The law allows the association's declaration to require the association to carry other insurance. The association may also carry any other insurance it considers appropriate to protect the association or the unit owners (CGS 47-255(c)).


By law, the required insurance policies that associations maintain must provide that:

1. each unit owner is an insured person under the policy with respect to liability arising out of his or her interest in the common elements or membership in the association;

2. the insurer waives its right to subrogation under the policy against any unit owner or member of his or her household;

3. no act or omission by any unit owner, unless acting within the scope of his or her authority on the association's behalf, will void the policy or be a condition to recovery under it; and

4. if, at the time of a loss under the policy, there is other insurance in a unit owner's name covering the same risk covered by the policy, the association's policy provides primary insurance (CGS 47-255(d)).


Any loss covered by the property policy the law requires the association to maintain must be adjusted with the association. But the insurance proceeds for that loss are payable to any insurance trustee designated for that purpose, or otherwise to the association, and not to any holder of a security interest.

The insurance trustee or the association must hold any insurance proceeds in trust for the association, unit owners, and lien holders. Subject to the requirements set forth below, the proceeds must be disbursed first for the repair or restoration of the damaged property. The association, unit owners, and lien holders are not entitled to receive any portion of the proceeds unless there is a surplus after the property has been completely repaired or restored or the common interest community is terminated (CGS 47-255(e)).


An insurer that has issued an insurance policy to the association must issue certificates or memoranda of insurance to the association and, on a request made in a record, to any unit owner or holder of a security interest (CGS 47-255(g)).


An insurer issuing a policy to an association may not cancel or refuse to renew the policy until 60 days after mailing notice of the proposed cancellation or nonrenewal to the association, each unit owner, and each holder of a security interest to whom a certificate or memorandum of insurance has been issued at their respective last known addresses (CGS 47-255(g)).


An association must promptly repair or replace any portion of the common interest community for which the law requires the association to maintain insurance and which becomes damaged or destroyed, unless:

1. the common interest community is terminated, in which case the law on termination of common interest communities applies (see CGS 47-237);

2. repair or replacement would be illegal under a state or local statute or ordinance governing health or safety; or

3. 80% of the unit owners, including every owner of a unit or assigned limited common element that will not be rebuilt, vote not to rebuild.

The repair or replacement cost that exceeds insurance proceeds and reserves is a common expense, regardless of whether the excess is due to application of a deductible.

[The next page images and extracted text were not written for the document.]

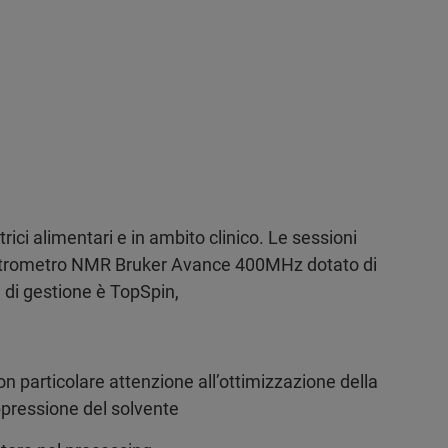
ici alimentari e in ambito clinico. Le sessioni
pettrometro NMR Bruker Avance 400MHz dotato di
e di gestione è TopSpin,
on particolare attenzione all’ottimizzazione della
oppressione del solvente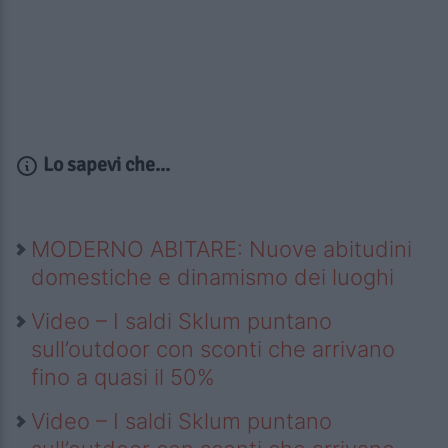
Lo sapevi che...
MODERNO ABITARE: Nuove abitudini
domestiche e dinamismo dei luoghi
Video – I saldi Sklum puntano
sull’outdoor con sconti che arrivano
fino a quasi il 50%
Video – I saldi Sklum puntano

If the entire condominium development is not repaired or replaced, the insurance proceeds that apply to the damaged common elements must be used to restore them to a condition compatible with the rest of the common interest community, except to the extent that other persons will be distributes:

(1) the insurance proceeds attributable to units and limited common elements that are not rebuilt must be distributed to those units' owners and the owners of the units to which those limited common elements were allocated, or to lien holders and

(2) the remainder of the proceeds must be distributed to all unit owners or lien holders in proportion to the common expense liabilities of all the units.

If the unit owners vote not to rebuild a unit, that unit's allocated interests are automatically reallocated as if the unit had been acquired by eminent domain under applicable law. The association must promptly prepare, execute, and record an amendment to the declaration reflecting the reallocation (CGS 47-255(h)).